Como depredador activo, la lucioperca se alimenta principalmente de peces pasto de cuerpo alargado y fino, como alburnos, gobios y gobiidos. Caza preferentemente al anochecer y durante la noche gracias a una visión perfectamente adaptada a condiciones de muy baja luminosidad.
La lucioperca muestra su mayor actividad con temperaturas del agua entre 10–22 °C. Las mejores picadas tienen lugar al anochecer y tras la caída de la noche. Sus picos de alimentación principales son el frenesí primaveral posterior al desove (en mayo) y el frenesí otoñal (octubre–noviembre). Prefiere una presión atmosférica estable y acusa negativamente los cambios bruscos de tiempo.

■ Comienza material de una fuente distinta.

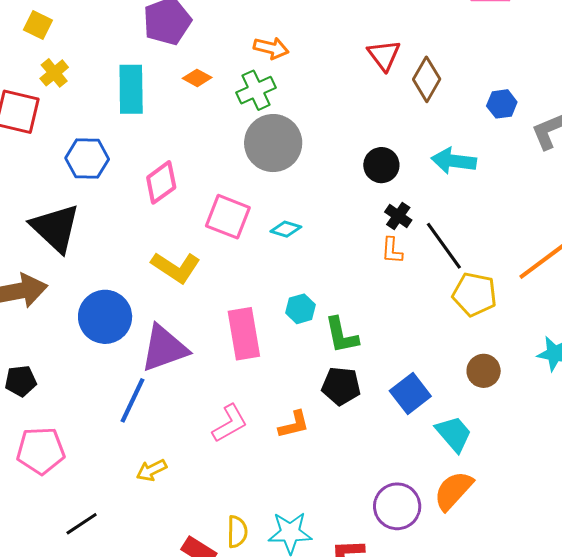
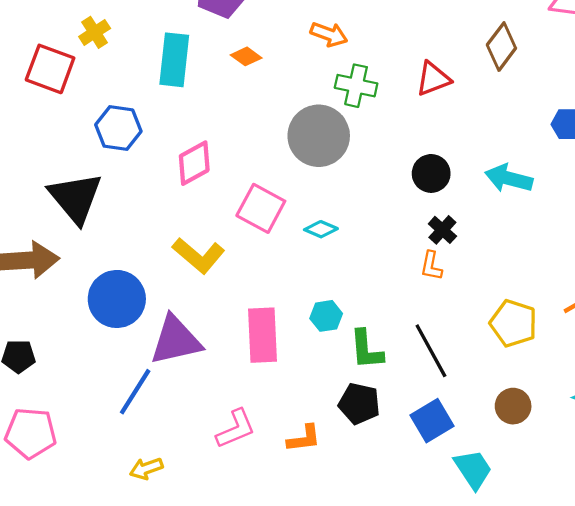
red triangle: (384, 55) -> (433, 79), moved, turned 39
brown diamond: (427, 79) -> (501, 47), moved
green cross: (256, 90) -> (356, 86), moved, turned 30
black line: (444, 246) -> (431, 351), moved

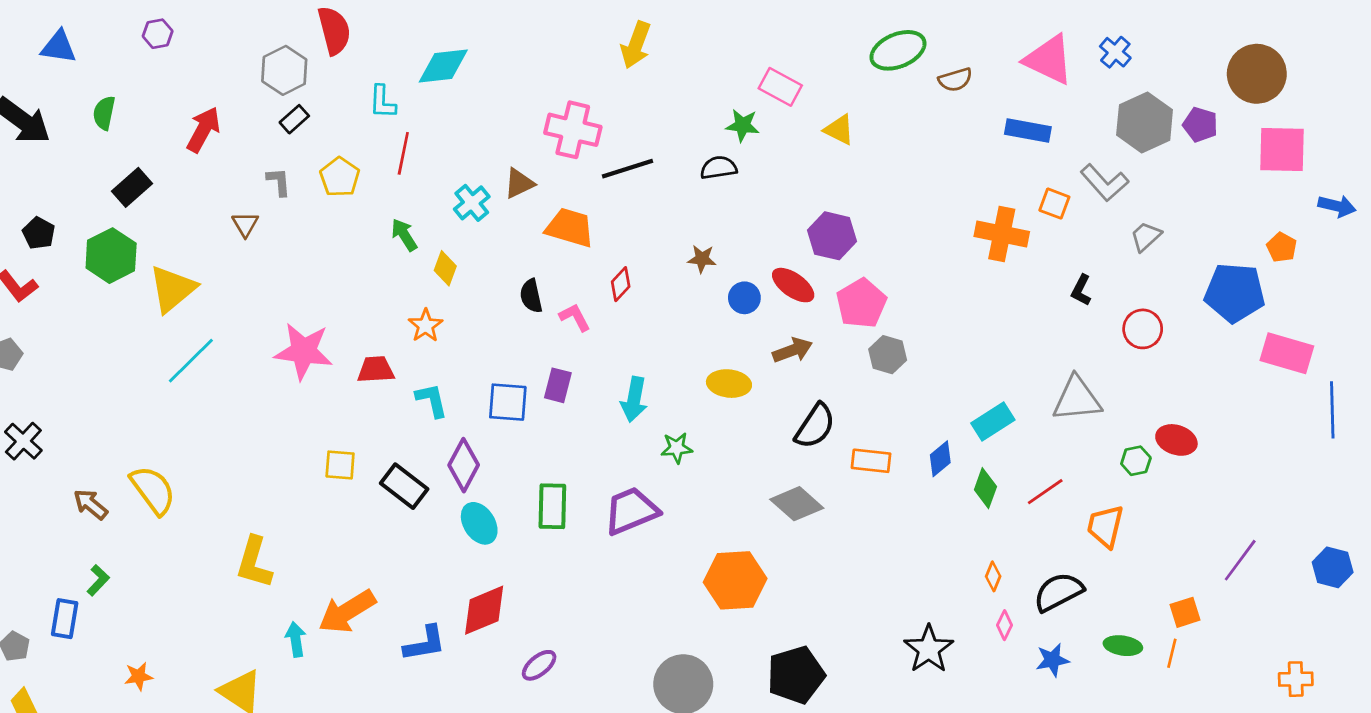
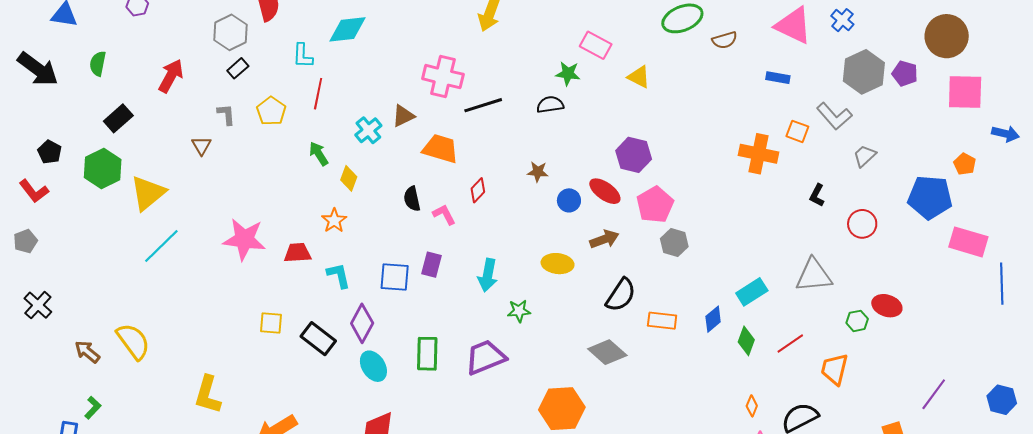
blue rectangle: (1028, 130) -> (778, 78), size x0.7

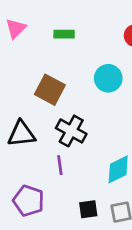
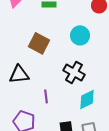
black cross: (71, 131) -> (74, 72), moved

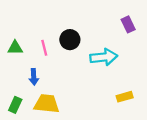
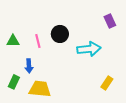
yellow rectangle: (125, 97) -> (107, 83), turned -40
green rectangle: (15, 105) -> (14, 82), moved

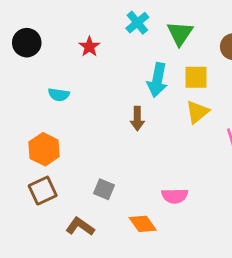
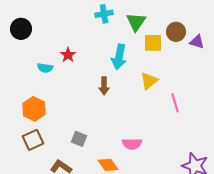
cyan cross: (137, 23) -> (104, 14), turned 30
red star: (89, 47) -> (68, 55), moved
yellow square: (196, 77) -> (153, 43), moved

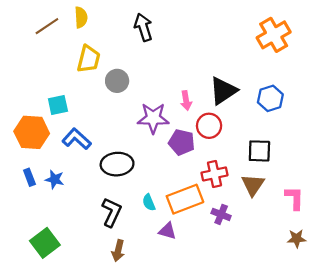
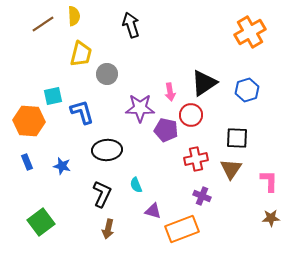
blue L-shape: (77, 139) -> (82, 112), moved, turned 32
blue star: (55, 179) -> (62, 166), moved
orange rectangle: (185, 199) -> (182, 229), moved

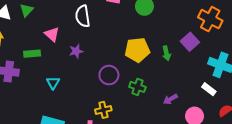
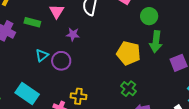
green arrow: (166, 53) -> (156, 42), moved, size x1.5
purple circle: (109, 75) -> (61, 61), moved
green cross: (137, 87) -> (128, 89), moved

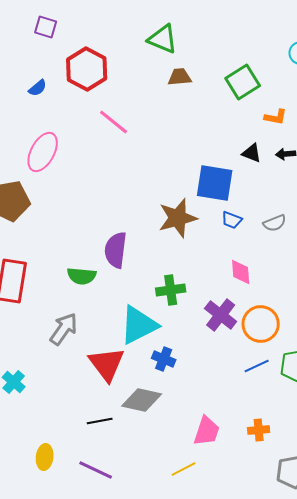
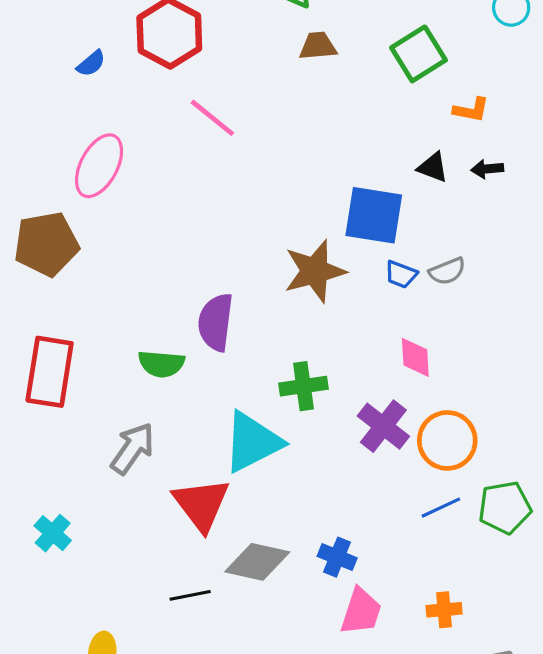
gray semicircle: (275, 223) -> (447, 271), moved
blue cross: (164, 359) -> (337, 557), moved

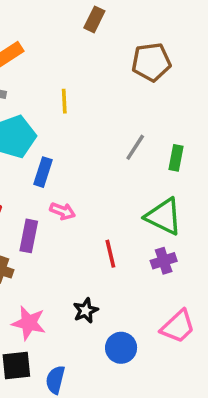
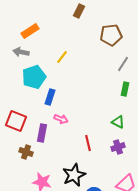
yellow line: (64, 101) -> (62, 57), turned 40
gray line: (135, 147) -> (123, 64), moved
green triangle: (164, 216) -> (118, 122), size x0.6
black star: (86, 310) -> (74, 175), size x1.6

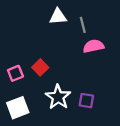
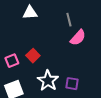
white triangle: (58, 17) -> (30, 13), moved
pink semicircle: (93, 46) -> (78, 38), turned 144

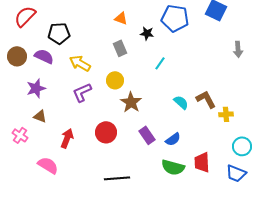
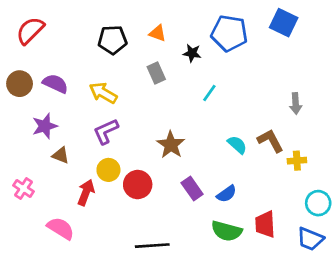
black pentagon: (59, 33) -> (112, 40), moved
gray arrow: (238, 49) -> (296, 104), moved
yellow circle: (115, 80) -> (108, 170), moved
brown triangle: (40, 116) -> (61, 155), moved

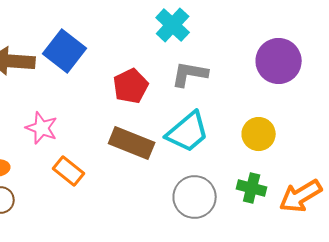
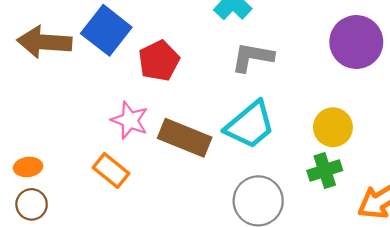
red pentagon: (131, 86) -> (159, 61), moved
pink star: (42, 128) -> (130, 120), moved
green cross: (252, 188) -> (325, 171), moved, turned -32

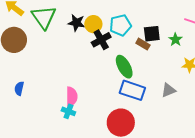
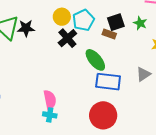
black star: (76, 23) -> (26, 28), moved
yellow circle: (93, 24) -> (62, 17), moved

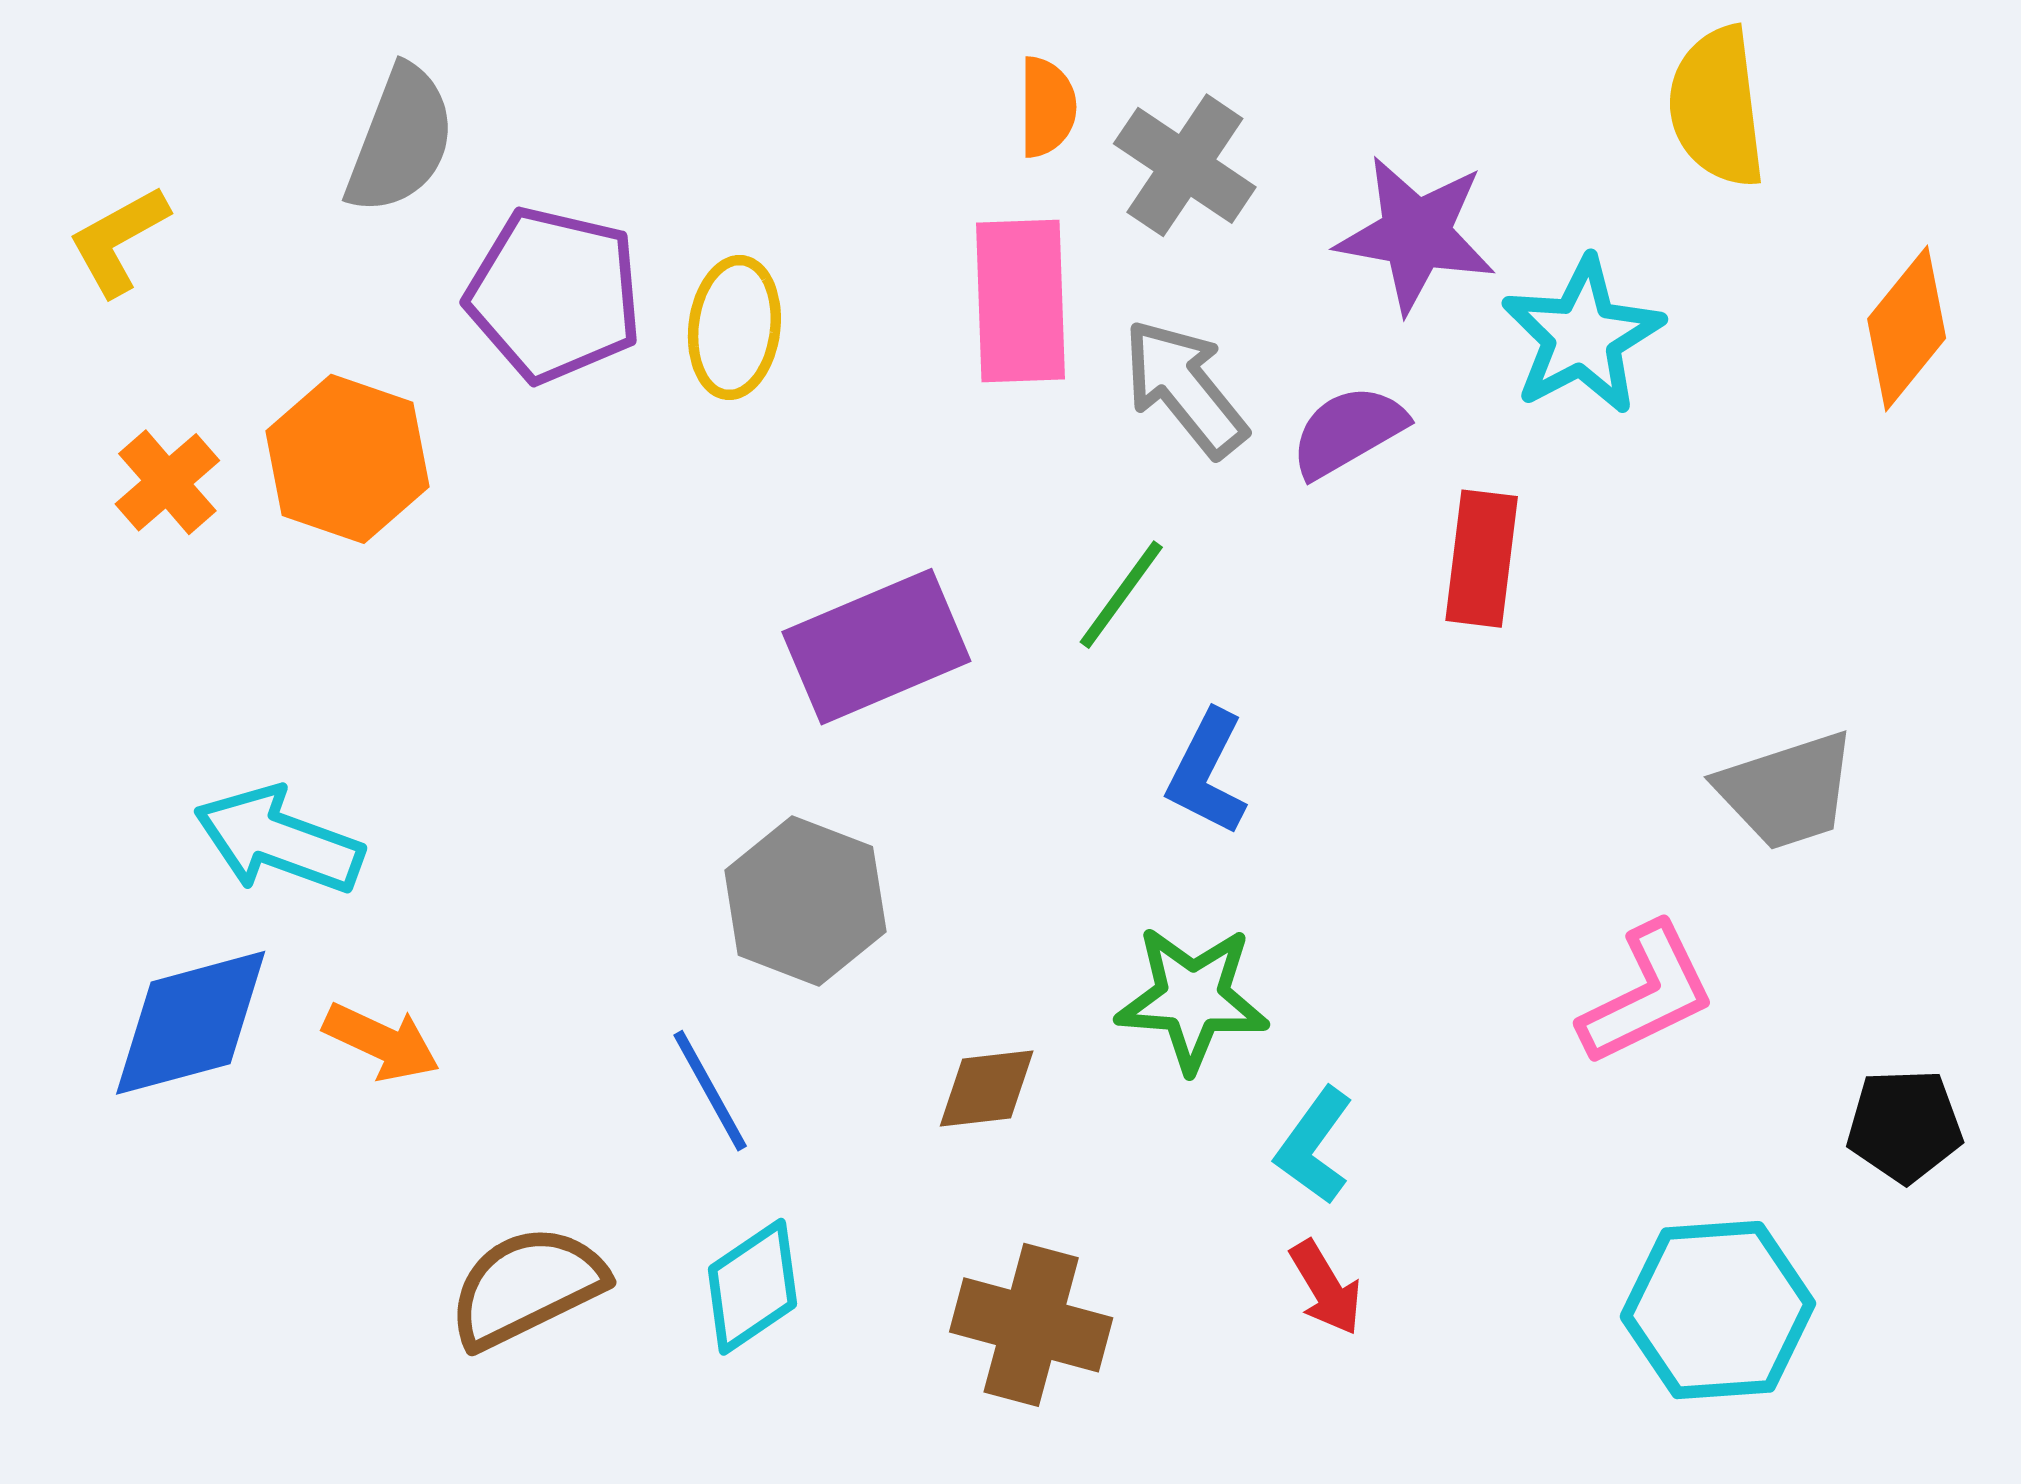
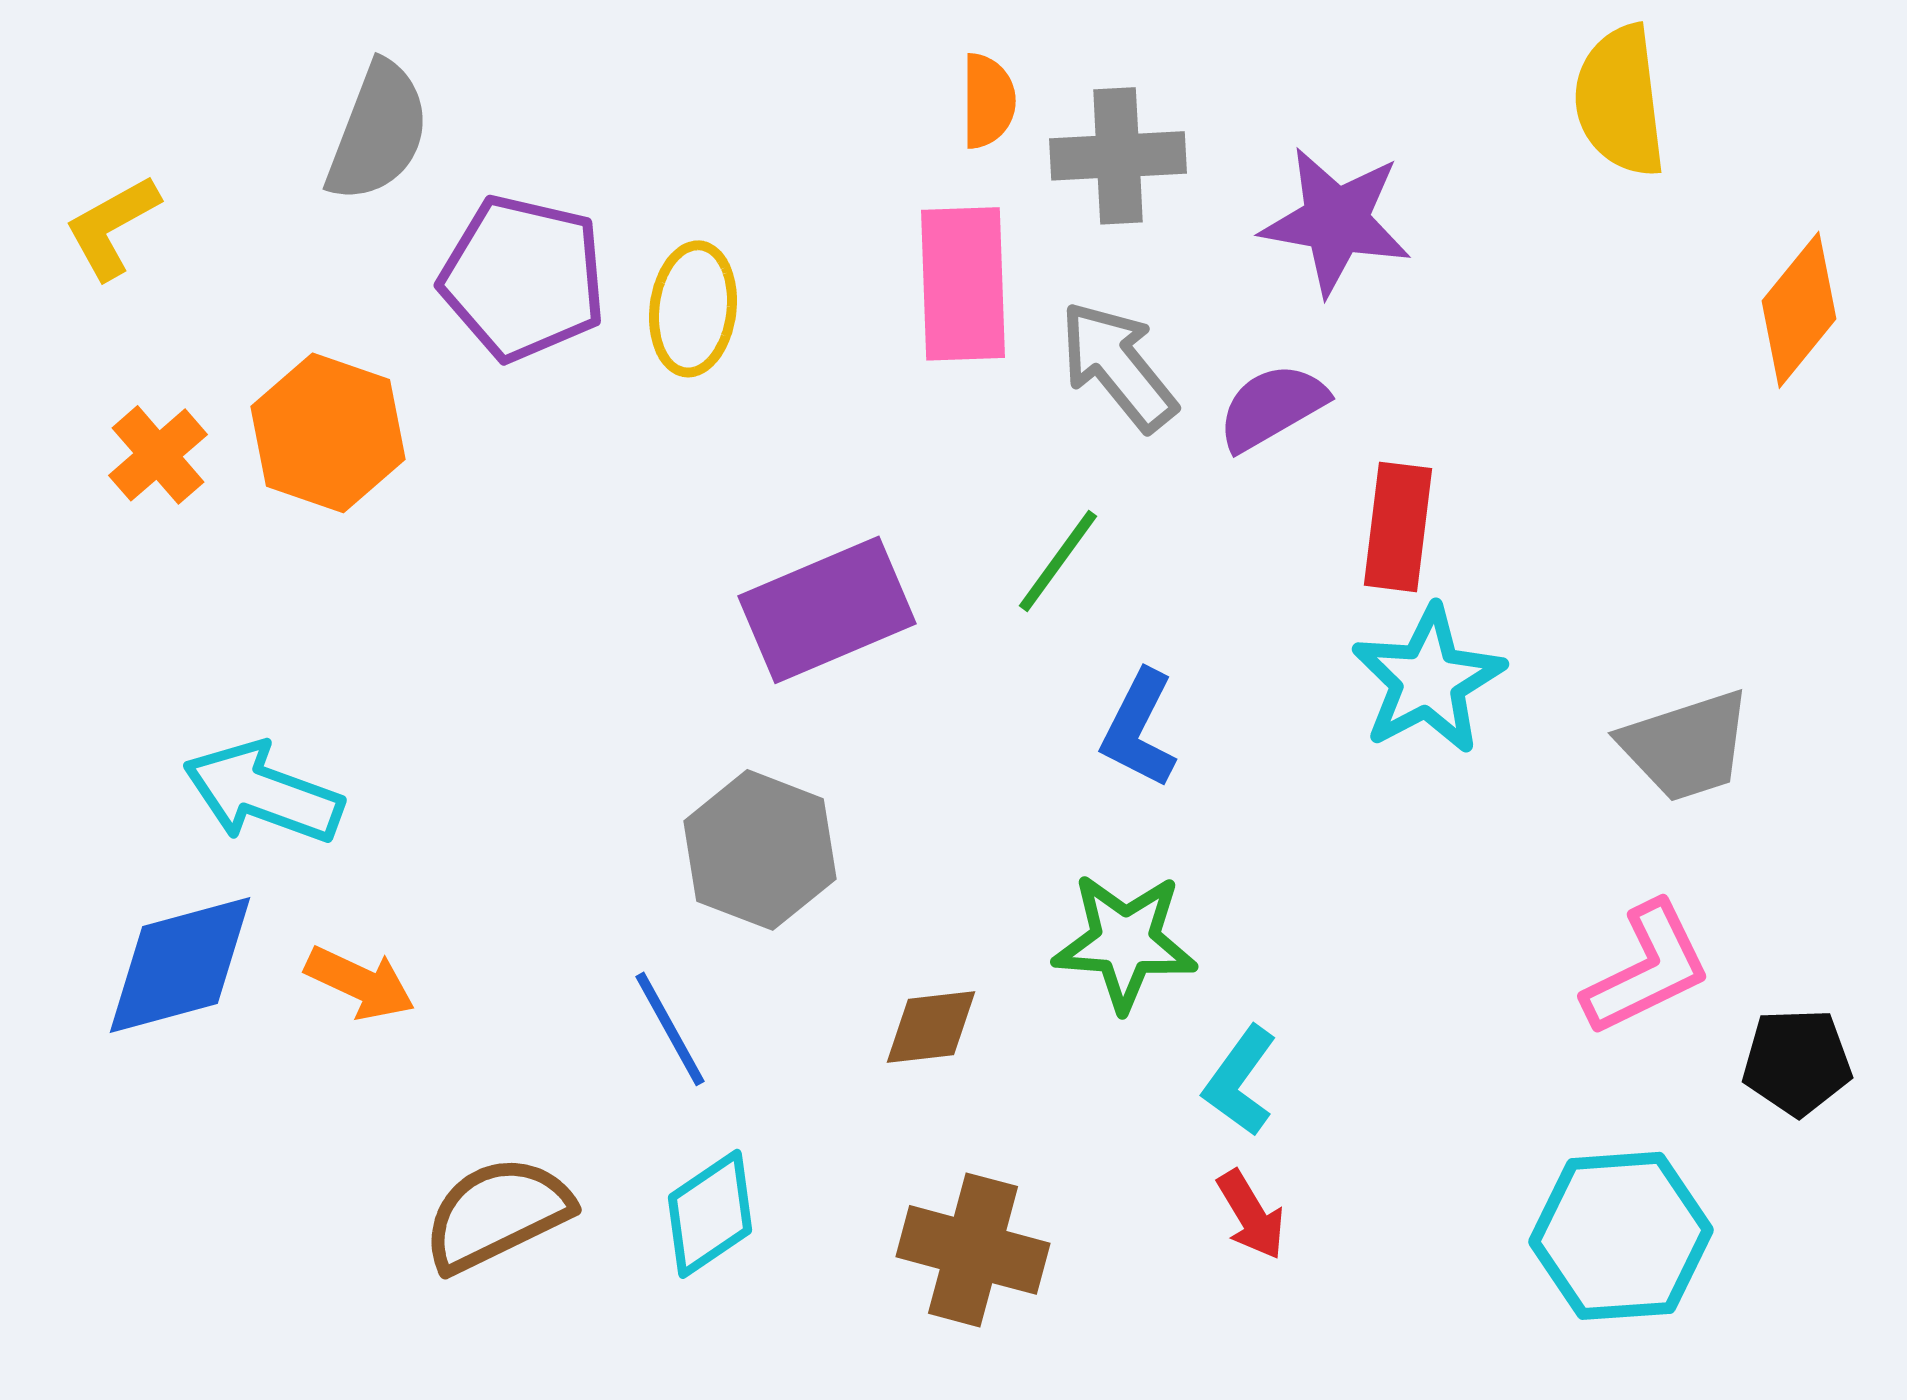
gray cross: (1185, 165) -> (1118, 156), turned -37
cyan star: (1582, 336) -> (1428, 680), moved
pink L-shape: (1647, 994) -> (1647, 969), moved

La lucioperca prefiere zonas profundas y de aguas limpias con fondos duros de arena, grava o piedra. Evita por completo los fondos fangosos y las zonas con vegetación densa. Al ser un depredador que se desplaza en cardúmenes, patrulla activamente los cortados (desniveles) y se refugia cerca de estructuras o árboles sumergidos a gran profundidad.
Los señuelos más eficaces para la pesca de lucioperca incluyen vinilos (jigging), crankbaits alargados, mandulas y cebo vivo. El jigging con una recogida escalonada (dientes de sierra) rozando el fondo es la técnica más efectiva, mientras que el cebo vivo a fondo (ledgering) sigue siendo el método clásico por excelencia para la pesca nocturna.
Para capturar una lucioperca trofeo de más de 5 kg, enfoque sus jornadas a la pesca nocturna en los desniveles de grandes ríos durante el otoño. Utilice vinilos de buen tamaño (12–15 cm) montados sobre cabezales de plomo pesados (jig heads) y aplique una recogida escalonada lenta y muy controlada cerca del fondo.